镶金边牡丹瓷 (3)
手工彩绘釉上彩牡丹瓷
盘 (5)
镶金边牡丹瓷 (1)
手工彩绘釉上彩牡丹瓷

####

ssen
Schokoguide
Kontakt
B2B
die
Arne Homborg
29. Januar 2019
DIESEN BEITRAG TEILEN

####

The required answer is the run of lines above, starting at the line with "Schokoguide" and ending at the line with "DIESEN BEITRAG TEILEN", reproduced exactly with both ends.

Schokoguide
Kontakt
B2B
die
Arne Homborg
29. Januar 2019
DIESEN BEITRAG TEILEN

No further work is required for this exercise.